Dr. Muller stayed at ENS de Lyon for a master’s degree in biology and spent two semesters at Institut Pasteur in Paris, France, in the lab of Caroline Demeret, Ph.D. The lab was such a great fit that she decided to stay there for her Ph.D., working on a project comparing the many types of HPVs. Hundreds of types exist, but only a few are known to cause cancer. Dr. Muller wanted to learn what makes the oncogenic HPVs different from the non-oncogenic ones. By directly comparing them, Dr. Muller found that the HPV protein E2 functions differently between these two groups of viruses, which may be one of the reasons for the difference in cancer-causing potential.
After completing her Ph.D., Dr. Muller moved to the United States for a postdoctoral position (postdoc) at the University of California, Berkeley. She worked in the lab of Britt Glaunsinger, Ph.D., who researches many aspects of KSHV, including how it causes infection, what proteins it produces and when, and how it changes the activity of the cells it infects (host cells). Dr. Glaunsinger and her team also study mRNA, the intermediate molecule in the process of building a protein from DNA instructions. “I started making the shift to researching mRNA, and, specifically, studying how viruses degrade host-cell mRNA molecules to prevent protein production,” says Dr. Muller. Degrading these mRNA molecules prevents their translation into proteins, freeing up the cell’s protein-making machinery. The virus hijacks that machinery to make its own proteins, which it needs to survive and infect new cells.
How Viruses Destroy Host mRNA
Now, Dr. Muller has her own lab where she’s expanding on the work she started in her postdoc.

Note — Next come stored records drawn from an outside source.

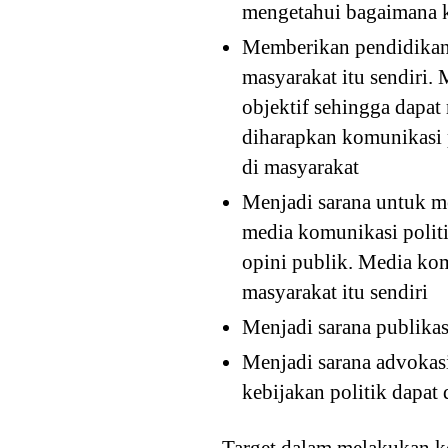
mengetahui bagaimana ko
Memberikan pendidikan p
masyarakat itu sendiri.
objektif sehingga dapat
diharapkan komunikasi p
di masyarakat
Menjadi sarana untuk m
media komunikasi polit
opini publik. Media kom
masyarakat itu sendiri
Menjadi sarana publikas
Menjadi sarana advokas
kebijakan politik dapat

KSHV and some other viruses produce a nuclease enzyme that destroys mRNA molecules by chopping them into small pieces. Researchers estimate that this nuclease degrades 70 to 80 percent of host-cell mRNA during a KSHV infection.
But Dr. Muller has some unanswered questions about this process: “If 70 to 80 percent of mRNA molecules are degraded, that leaves 20 to 30 percent that are essentially invisible to the nuclease. We’re very puzzled by this—how do they escape?” Her team studied the host mRNA molecules that are left untouched by the nuclease and found that the same ones consistently escape. Some of these mRNA molecules code for proteins that support the virus’ survival and replication, but others help host cells fight viral infection. This finding suggests that some mRNA molecules are spared for reasons other than coding for proteins that benefit the virus.
Next, the team wants to study whether mRNA modifications are involved in this escape mechanism. After mRNA molecules are transcribed, they change slightly into their mature forms through a process known as post-transcriptional modification. For instance, the tail of an mRNA will receive a “cap” that helps it leave the nucleus and protects it from degradation. Dr. Muller wonders if KSHV changes how post-transcriptional modifications are added to host mRNA molecules, and if the ones that escape degradation have a way to evade these changes.
“As we get a better understanding of how these viruses work, we may find a way to block the development of the cancers they cause,” says Dr. Muller. She’s hopeful that her research will contribute to RNA technology capable of stopping KSHV replication.
The Great Moments
Dr. Muller acknowledges that being a scientist is demanding and that just one person can’t answer big questions like the ones about KSHV. She emphasizes to her students that building a network of colleagues you can count on for help is hugely important. Dr. Muller’s network and students are at the center of what she considers the “great moments” in science. The times that bring her the most joy are when a student excitedly relays the results of an experiment or reads a paper and gets a new idea of an experiment to try. “My students are really my pride—I couldn’t be prouder of them,” she says. Although working in science has challenges, seeing her lab’s efforts help unravel the mysteries of KSHV keeps Dr. Muller as enthusiastic about her research as she’s ever been.